Direct-to-Consumer Advertising: Do Television Pharmaceutical Ads Prompt More Than Just Prescription Requests?

Award Year:
2006
Investigator:
Dominick Frosch, Jose Pagan
Budget:
$283,049
Categories:
Pharmaceutical Policy, Consumerism
Abstract:
Direct-to-consumer advertising of prescription drugs, permitted only in the United States and New Zealand, has been shown to influence patients' requests for prescriptions from their doctors and to contribute to increased drug utilization and spending. Although the pharmaceutical industry now spends billions each year on this highly controversial form of advertising, little is known about how it actually affects consumer health behaviors and whether those effects are positive, negative or mixed.

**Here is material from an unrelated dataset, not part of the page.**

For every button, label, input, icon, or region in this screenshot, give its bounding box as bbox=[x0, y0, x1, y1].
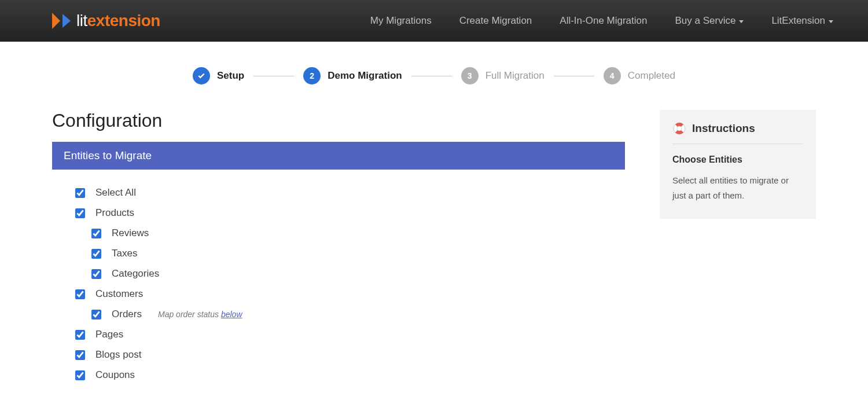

Co-investigators Dominick L. Frosch, Ph.D. and Jose A. Pagan, Ph.D. explore these questions in their project on Direct-to-Consumer Advertising: Do Television Pharmaceutical Ads Prompt More Than Just Prescription Requests? They also analyze whether television ads affect uninsured consumers differently than insured consumers, who have greater access to physicians and fewer concerns about the costs of medical care. Their study should help policymakers understand how advertising affects consumer health behaviors and inform the debate about whether more regulation of advertising is warranted.